Bottom line, what this means is that the ingredients listed in products might share names with chemical products, as is the case with my favorite company, Xtend-Life, whose skin care ingredients are all naturally derived – very reassuring to know… but the processing of an ingredient is an important factor as well.   Thus, unfortunately, what you read is not always what you get.  Ya gotta dig to get the true  info.  :)

skin care ingredients Rebe

4 CommentsLeave a Comment

  1. rebe says:

    Hey Dean,

    I agree with the use of scientific/latin-based ingredients and the difficulties interpreting them vs the use of plain English such as Made From Earth offers.

    Tho I am not familiar with the product line, I visited their website and give them lots of points for promoting companies such as Campaign for Safe Cosmetics and referencing EWG (read about Suncreen ingredients)…one of the top independent consumer researchers for healthy and safe products et al.

    Although not personally a fan of firming serums, glad to know there is a healthy one that makes you feel good about applying it!

    Thanks for stopping by and leaving a comment.

    Rebe

  2. Dean M says:

    I like the Made from Earth website because they list all their ingredients in plain English. On the box every ingredient has the standard latin based name and the English explanation of it. For example, “butyrospermum parkii butter – shea butter”. Very convenient. Cause latin and me never really got along too well…

    their face firming serum is amazing…feels healthy and organic, and alot less expensive than the other DMAE serums on the markets

  3. rebe says:

    Hi Laurel,

    Rather typical that a gov’t agency designed to regulate a multi-billion dollar industry can say so much and do so little. :(

    If we look at how some other countries better regulate ingredients in skin care and cosmetic products proven to be toxic or cancer causing, like Canada and UK, it certainly does boggle the mind why the FDA/US doesn’t do more to protect.

    That’s why its up to us, the consumers, to become educated. There’s a an effective, grassroots cosmetic consumer group that has had made tremendous headway in bringing attention to those cosmetic / skincare manufacturing companies using toxic ingredients.
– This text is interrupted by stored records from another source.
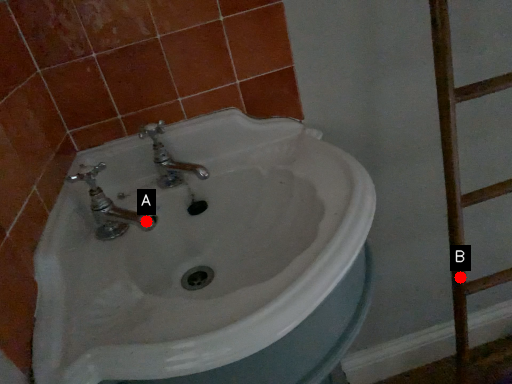 Question: Two points are circled on the image, labeled by A and B beside each circle. Which point is farther from the camera taking this photo?

Choices:
 (A) A is further
 (B) B is further

Answer: (B) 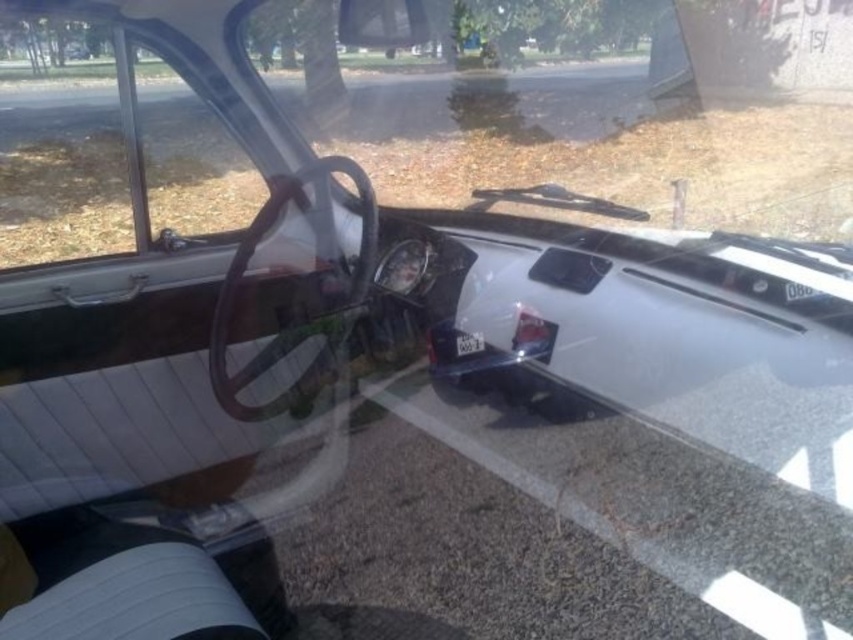 You are sitting in the driver seat of the vintage car and want to look outside through the transparent glass windshield at center and the clear glass window at left. Which one allows you to see the exterior environment first?

The transparent glass windshield at center allows you to see the exterior environment first because the clear glass window at left is behind it.

You are a delivery robot with a height of 5 feet. You need to transport a package through the space between the transparent glass windshield at center and the clear glass window at left. Can you pass through this space without bending down?

The distance between the transparent glass windshield at center and the clear glass window at left is 15.30 feet. Since your height is 5 feet, which is less than the available space, you can pass through without bending down. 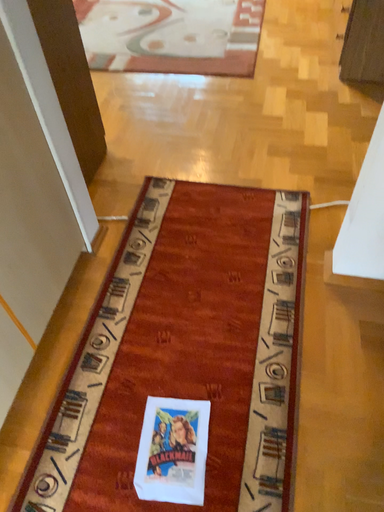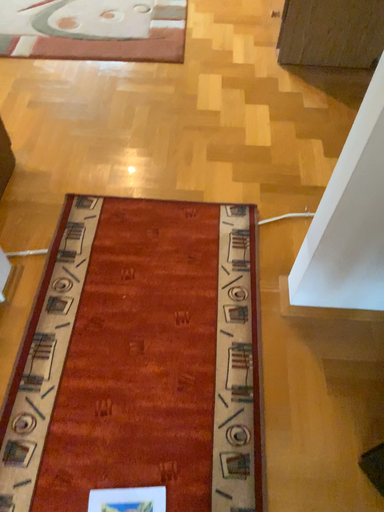 Question: How did the camera likely rotate when shooting the video?

Choices:
 (A) rotated right
 (B) rotated left

Answer: (A) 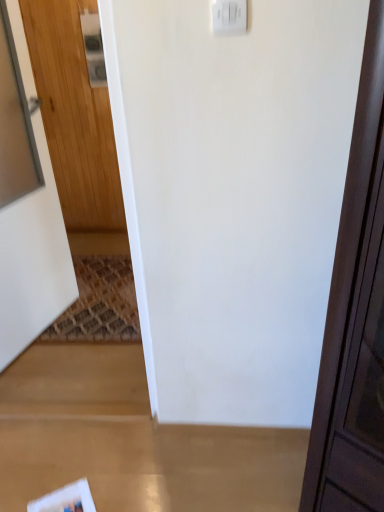 Identify the location of white glossy magazine at lower left. (66, 499).

Find the location of a particular element. The image size is (384, 512). white plastic light switch at upper center, arranged as the first light switch when viewed from the right is located at coordinates (229, 17).

Where is `wooden door at left`? The width and height of the screenshot is (384, 512). wooden door at left is located at coordinates (33, 261).

From a real-world perspective, who is located higher, white plastic light switch at upper center, the 1th light switch in the bottom-to-top sequence, or white plastic light switch at upper center, placed as the first light switch when sorted from back to front?

white plastic light switch at upper center, the 1th light switch in the bottom-to-top sequence.

Is white plastic light switch at upper center, the 1th light switch in the bottom-to-top sequence, taller than white plastic light switch at upper center, the 2th light switch positioned from the right?

In fact, white plastic light switch at upper center, the 1th light switch in the bottom-to-top sequence, may be shorter than white plastic light switch at upper center, the 2th light switch positioned from the right.

From the image's perspective, relative to white plastic light switch at upper center, which appears as the 2th light switch when ordered from the bottom, is white plastic light switch at upper center, which ranks as the second light switch in top-to-bottom order, above or below?

Based on their image positions, white plastic light switch at upper center, which ranks as the second light switch in top-to-bottom order, is located beneath white plastic light switch at upper center, which appears as the 2th light switch when ordered from the bottom.

Can we say white plastic light switch at upper center, the first light switch from the top, lies outside wooden door at left?

white plastic light switch at upper center, the first light switch from the top, is positioned outside wooden door at left.

From the image's perspective, is white plastic light switch at upper center, which appears as the 2th light switch when ordered from the bottom, above or below wooden door at left?

Based on their image positions, white plastic light switch at upper center, which appears as the 2th light switch when ordered from the bottom, is located above wooden door at left.

Considering the relative sizes of white plastic light switch at upper center, the second light switch from the left, and white glossy magazine at lower left in the image provided, is white plastic light switch at upper center, the second light switch from the left, wider than white glossy magazine at lower left?

No.

Would you say white plastic light switch at upper center, which ranks as the second light switch in top-to-bottom order, is to the left or to the right of white glossy magazine at lower left in the picture?

Based on their positions, white plastic light switch at upper center, which ranks as the second light switch in top-to-bottom order, is located to the right of white glossy magazine at lower left.

Would you say white glossy magazine at lower left is part of white plastic light switch at upper center, the 2th light switch in the back-to-front sequence,'s contents?

No, white glossy magazine at lower left is not surrounded by white plastic light switch at upper center, the 2th light switch in the back-to-front sequence.

Does white plastic light switch at upper center, the 1th light switch in the bottom-to-top sequence, turn towards white glossy magazine at lower left?

No.

Considering the sizes of wooden door at left and white plastic light switch at upper center, arranged as the first light switch when viewed from the right, in the image, is wooden door at left taller or shorter than white plastic light switch at upper center, arranged as the first light switch when viewed from the right,?

Considering their sizes, wooden door at left has more height than white plastic light switch at upper center, arranged as the first light switch when viewed from the right.

From a real-world perspective, is wooden door at left above or below white plastic light switch at upper center, which ranks as the second light switch in top-to-bottom order?

In terms of real-world spatial position, wooden door at left is below white plastic light switch at upper center, which ranks as the second light switch in top-to-bottom order.

Which is behind, point (19, 56) or point (223, 25)?

The point (19, 56) is farther.

Considering the sizes of wooden door at left and white plastic light switch at upper center, which ranks as the second light switch in top-to-bottom order, in the image, is wooden door at left bigger or smaller than white plastic light switch at upper center, which ranks as the second light switch in top-to-bottom order,?

In the image, wooden door at left appears to be larger than white plastic light switch at upper center, which ranks as the second light switch in top-to-bottom order.

From the image's perspective, would you say white glossy magazine at lower left is shown under white plastic light switch at upper center, the first light switch from the top?

Yes, from the image's perspective, white glossy magazine at lower left is beneath white plastic light switch at upper center, the first light switch from the top.

Is point (34, 502) closer or farther from the camera than point (93, 41)?

Point (34, 502) is positioned closer to the camera compared to point (93, 41).

Can you confirm if white glossy magazine at lower left is bigger than white plastic light switch at upper center, positioned as the first light switch in left-to-right order?

Incorrect, white glossy magazine at lower left is not larger than white plastic light switch at upper center, positioned as the first light switch in left-to-right order.

Is white glossy magazine at lower left positioned with its back to white plastic light switch at upper center, placed as the first light switch when sorted from back to front?

No, white glossy magazine at lower left is not facing away from white plastic light switch at upper center, placed as the first light switch when sorted from back to front.

Is white glossy magazine at lower left situated inside white plastic light switch at upper center, the first light switch in the front-to-back sequence, or outside?

white glossy magazine at lower left cannot be found inside white plastic light switch at upper center, the first light switch in the front-to-back sequence.

Is point (87, 510) positioned behind point (222, 25)?

Yes, it is behind point (222, 25).

From the image's perspective, is white glossy magazine at lower left below white plastic light switch at upper center, arranged as the first light switch when viewed from the right?

Yes, from the image's perspective, white glossy magazine at lower left is beneath white plastic light switch at upper center, arranged as the first light switch when viewed from the right.

Does white glossy magazine at lower left come behind white plastic light switch at upper center, the 2th light switch in the back-to-front sequence?

Yes, white glossy magazine at lower left is behind white plastic light switch at upper center, the 2th light switch in the back-to-front sequence.

How many degrees apart are the facing directions of white glossy magazine at lower left and wooden door at left?

44.8 degrees.

From the image's perspective, which one is positioned higher, white glossy magazine at lower left or wooden door at left?

wooden door at left is shown above in the image.

Looking at this image, between white glossy magazine at lower left and wooden door at left, which one has less height?

white glossy magazine at lower left is shorter.

Considering the sizes of objects white glossy magazine at lower left and wooden door at left in the image provided, who is bigger, white glossy magazine at lower left or wooden door at left?

With larger size is wooden door at left.

The height and width of the screenshot is (512, 384). What are the coordinates of `light switch behind the white plastic light switch at upper center, arranged as the first light switch when viewed from the right` in the screenshot? It's located at (93, 48).

Starting from the wooden door at left, which light switch is the 1st one to the right? Please provide its 2D coordinates.

[(93, 48)]

From the image, which object appears to be farther from wooden door at left, white glossy magazine at lower left or white plastic light switch at upper center, the 1th light switch in the bottom-to-top sequence?

white plastic light switch at upper center, the 1th light switch in the bottom-to-top sequence.

When comparing their distances from white glossy magazine at lower left, does white plastic light switch at upper center, the 2th light switch positioned from the right, or white plastic light switch at upper center, arranged as the first light switch when viewed from the right, seem closer?

white plastic light switch at upper center, arranged as the first light switch when viewed from the right.

Based on the photo, which object lies further to the anchor point wooden door at left, white plastic light switch at upper center, arranged as the first light switch when viewed from the right, or white plastic light switch at upper center, which appears as the 2th light switch when ordered from the bottom?

white plastic light switch at upper center, arranged as the first light switch when viewed from the right.

Based on their spatial positions, is white plastic light switch at upper center, which appears as the 2th light switch when ordered from the bottom, or white glossy magazine at lower left closer to wooden door at left?

Among the two, white glossy magazine at lower left is located nearer to wooden door at left.

Looking at the image, which one is located further to white glossy magazine at lower left, white plastic light switch at upper center, the 1th light switch in the bottom-to-top sequence, or white plastic light switch at upper center, which is the 2th light switch from front to back?

white plastic light switch at upper center, which is the 2th light switch from front to back, is further to white glossy magazine at lower left.

Which object lies nearer to the anchor point white glossy magazine at lower left, wooden door at left or white plastic light switch at upper center, the 2th light switch in the back-to-front sequence?

wooden door at left is closer to white glossy magazine at lower left.

From the image, which object appears to be nearer to white plastic light switch at upper center, the 2th light switch positioned from the right, white glossy magazine at lower left or wooden door at left?

wooden door at left is closer to white plastic light switch at upper center, the 2th light switch positioned from the right.

Which object lies nearer to the anchor point white glossy magazine at lower left, white plastic light switch at upper center, which ranks as the second light switch in top-to-bottom order, or wooden door at left?

wooden door at left.

In order to click on light switch between white plastic light switch at upper center, the 2th light switch positioned from the right, and white glossy magazine at lower left in the up-down direction in this screenshot , I will do `click(229, 17)`.

Identify the location of door positioned between white plastic light switch at upper center, the first light switch in the front-to-back sequence, and white plastic light switch at upper center, which appears as the 2th light switch when ordered from the bottom, from near to far. point(33,261).

Identify the location of door between white plastic light switch at upper center, the first light switch from the top, and white glossy magazine at lower left from top to bottom. The height and width of the screenshot is (512, 384). (33, 261).

Locate an element on the screen. The width and height of the screenshot is (384, 512). door between white plastic light switch at upper center, arranged as the first light switch when viewed from the right, and white glossy magazine at lower left vertically is located at coordinates (33, 261). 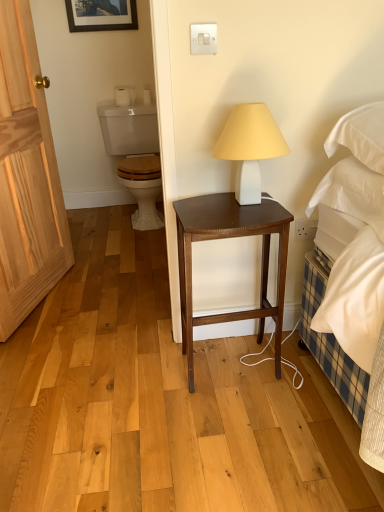 Question: Is dark wood stool at center placed right next to white matte toilet paper at upper left?

Choices:
 (A) no
 (B) yes

Answer: (A)

Question: Is dark wood stool at center bigger than white matte toilet paper at upper left?

Choices:
 (A) no
 (B) yes

Answer: (B)

Question: Can we say dark wood stool at center lies outside white matte toilet paper at upper left?

Choices:
 (A) no
 (B) yes

Answer: (B)

Question: Is dark wood stool at center facing towards white matte toilet paper at upper left?

Choices:
 (A) no
 (B) yes

Answer: (A)

Question: From a real-world perspective, does dark wood stool at center sit lower than white matte toilet paper at upper left?

Choices:
 (A) yes
 (B) no

Answer: (A)

Question: Does dark wood stool at center have a greater width compared to white matte toilet paper at upper left?

Choices:
 (A) yes
 (B) no

Answer: (A)

Question: Is dark wood stool at center oriented away from white matte lamp at center?

Choices:
 (A) no
 (B) yes

Answer: (A)

Question: Does dark wood stool at center appear on the right side of white matte lamp at center?

Choices:
 (A) no
 (B) yes

Answer: (A)

Question: Is dark wood stool at center shorter than white matte lamp at center?

Choices:
 (A) yes
 (B) no

Answer: (B)

Question: Can you confirm if dark wood stool at center is thinner than white matte lamp at center?

Choices:
 (A) yes
 (B) no

Answer: (B)

Question: From a real-world perspective, is dark wood stool at center under white matte lamp at center?

Choices:
 (A) yes
 (B) no

Answer: (A)

Question: From a real-world perspective, is dark wood stool at center over white matte lamp at center?

Choices:
 (A) yes
 (B) no

Answer: (B)

Question: Can you confirm if white matte toilet paper at upper left is bigger than white matte lamp at center?

Choices:
 (A) yes
 (B) no

Answer: (B) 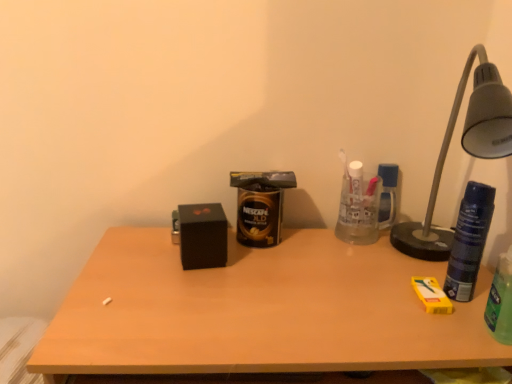 Locate an element on the screen. The height and width of the screenshot is (384, 512). empty space that is ontop of wooden desk at center (from a real-world perspective) is located at coordinates (313, 279). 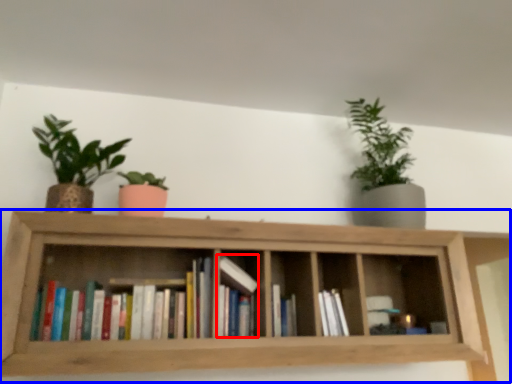 Question: Which point is closer to the camera, book (highlighted by a red box) or shelf (highlighted by a blue box)?

Choices:
 (A) book
 (B) shelf

Answer: (B) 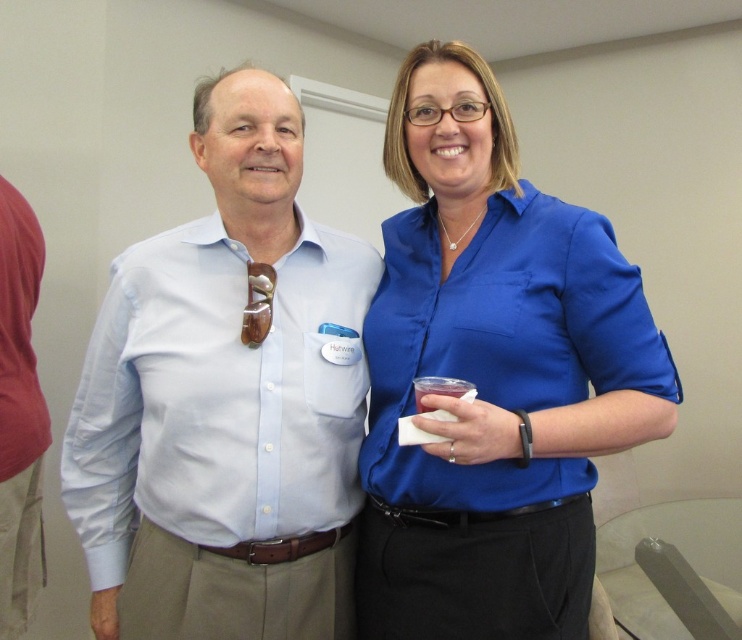 Question: Which point is farther from the camera taking this photo?

Choices:
 (A) (114, 429)
 (B) (380, 598)

Answer: (A)

Question: Is blue satin blouse at center to the left of light blue cotton shirt at center from the viewer's perspective?

Choices:
 (A) no
 (B) yes

Answer: (A)

Question: Is blue satin blouse at center bigger than light blue cotton shirt at center?

Choices:
 (A) yes
 (B) no

Answer: (A)

Question: Which object appears farthest from the camera in this image?

Choices:
 (A) light blue cotton shirt at center
 (B) blue satin blouse at center

Answer: (A)

Question: In this image, where is blue satin blouse at center located relative to light blue cotton shirt at center?

Choices:
 (A) left
 (B) right

Answer: (B) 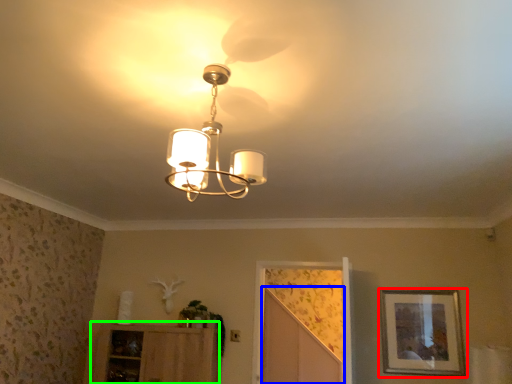 Question: Estimate the real-world distances between objects in this image. Which object is closer to picture frame (highlighted by a red box), screen door (highlighted by a blue box) or cabinetry (highlighted by a green box)?

Choices:
 (A) screen door
 (B) cabinetry

Answer: (A) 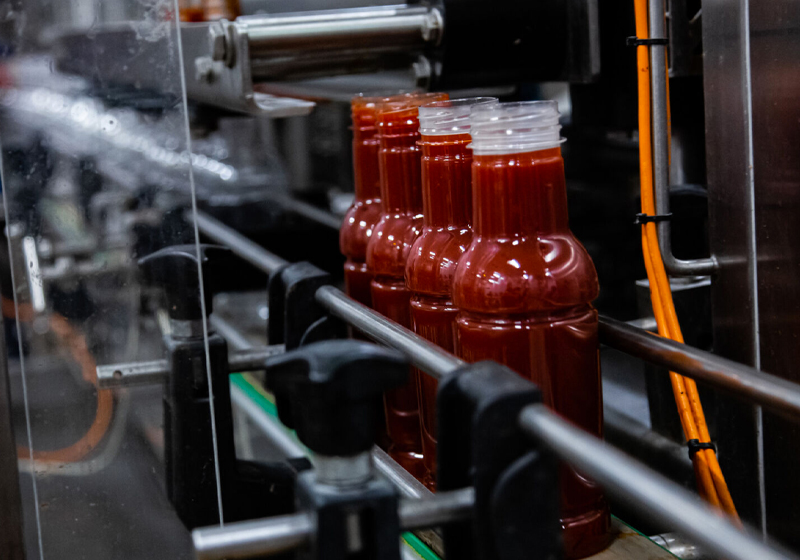 Locate an element on the screen. bottle is located at coordinates (537, 248). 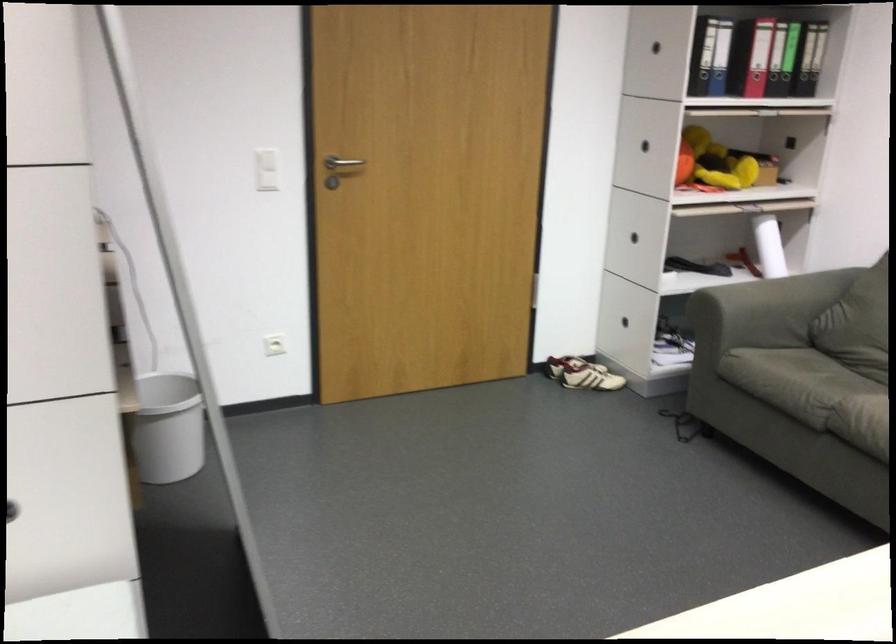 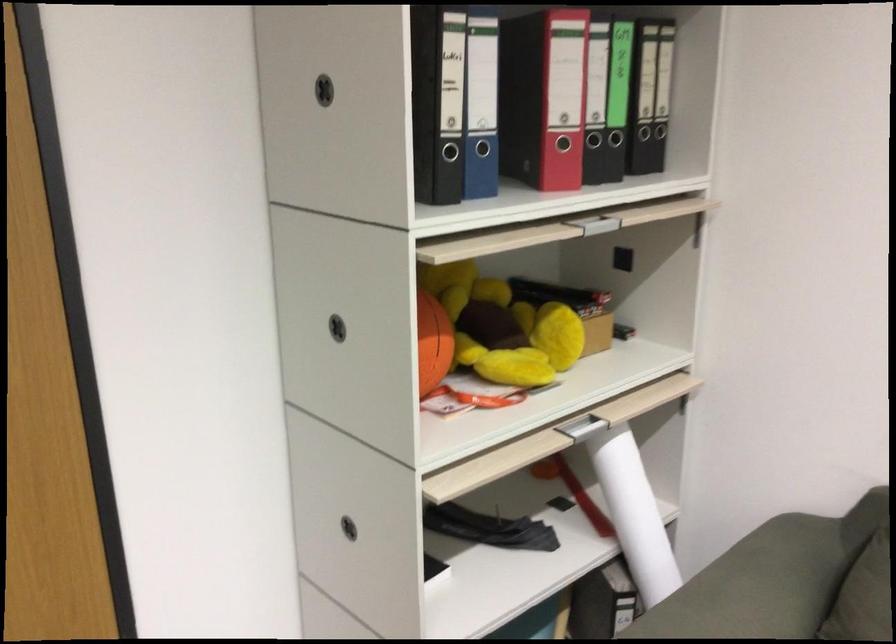 In the second image, find the point that corresponds to point (625, 232) in the first image.

(348, 527)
Many have complied and made changes because those of us who ‘buy’ have our own power where it counts.

    Thanks Laurel, for your thoughtful comments.

  4. Laurel Anderson says:

    I was at a conference at Organic Expo East in Washington and I learned that in the FDA book of regulations thousands of pages long, there were about 20 pages dedicated to the laws concerning ingredients in cosmetics and skin care products.The Federal government leaves this to the individual companies who manufacture their products, so there is no regulation at all. To think the skin is our largest organ, where anything applied is absorbed into the body, and there is no regulation on the ingredients that go into the products that are used day after day for all the years of our lives, it is mind boggling. We need people like you to give us a heads up.thank you!